Riflettendo, in occasione della pubblicazione dei volumi di tipo storiografico e metodologico delle Opere complete, sulla sua lunghissima carriera, Ries riconosce così nei propri lavori del passato un percorso che lo ha condotto, passo dopo passo, a edificare quella che definisce un’«antropologia religiosa fondamentale», la cui peculiarità consiste nell’avere aperto un campo epistemologico nuovo, con regole e confini diversi rispetto a quelli della storia delle religioni. Centrale risulta, nel concetto riesiano di antropologia religiosa, il riferimento a una dimensione altra, trascendente e fondante. In realtà con questa impostazione Ries non si distacca dal suo maestro Eliade, secondo il quale soltanto l’alterità del sacro dava senso ai fenomeni religiosi e alla vita stessa dell’uomo: «se Dio non esiste, aveva dichiarato lo studioso rumeno in un’intervista, tutto è cenere».
Ma il discorso di Eliade, compiuto all’interno del dibattito storico-religioso, prestava il fianco alle critiche di chi vi riconosceva un approccio di natura teologica, e addirittura confessionale. Ries intende invece sottrarre le considerazioni sul trascendente come dimensione ineliminabile del religioso alle “regole del gioco” della storia delle religioni e inserirle in un altro campo epistemologico, che ritiene di avere dischiuso. In questo modo, ripropone la possibilità di un dialogo più stretto e fruttuoso fra storia delle religioni e teologia, in quanto non tocca i presupposti dell’una e dell’altra disciplina, invitandole a incontrarsi su un altro terreno. Si tratta di un terreno nel quale si possono riformulare — e possono così ricevere nuova luce — anche questioni che si pongono in altri campi del sapere, come la filosofia, l’arte e perfino la politica.

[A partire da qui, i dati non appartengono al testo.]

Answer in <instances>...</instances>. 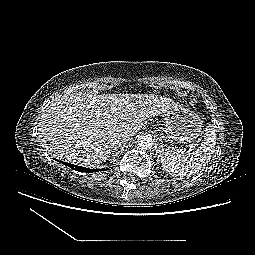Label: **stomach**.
<instances>
[{
    "mask_svg": "<svg viewBox=\"0 0 255 255\" xmlns=\"http://www.w3.org/2000/svg\"><path fill=\"white\" fill-rule=\"evenodd\" d=\"M163 125L166 138L176 144L193 141L202 129V121L198 114L178 103L172 104L166 111Z\"/></svg>",
    "mask_w": 255,
    "mask_h": 255,
    "instance_id": "stomach-1",
    "label": "stomach"
}]
</instances>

Ries credeva fortemente al ruolo dell’antropologia religiosa come stimolo per un rinnovamento della cultura attuale e riteneva che la sua promozione fosse lo scopo principale della propria carriera di studioso. La storia delle religioni è nata proprio differenziandosi dalla teologia e mettendo fra parentesi l’esistenza di Dio, abbracciando un agnosticismo metodologico e talvolta giungendo fino a forme di ateismo programmatico. L’antropologia religiosa — proposta non come modo diverso di fare storia delle religioni o di definire una storia delle religioni ermeneuticamente orientata quale è quella eliadiana — come nuovo ambito disciplinare fornisce una riflessione sull’uomo e sul sacro nella quale le frontiere fra la disamina storica, la precisione filologica, la riflessione filosofica, i riferimenti teologici e i risvolti pratici e operativi vengono superate nella direzione di un sapere che risponda alle aspirazioni religiose dell’umanità, edificato sulla base di un riferimento a un Altro trascendente e fondante: una cultura che potrebbe essere tale soltanto “con Dio”, perché senza Dio l’uomo, secondo le parole di Eliade, «è cenere».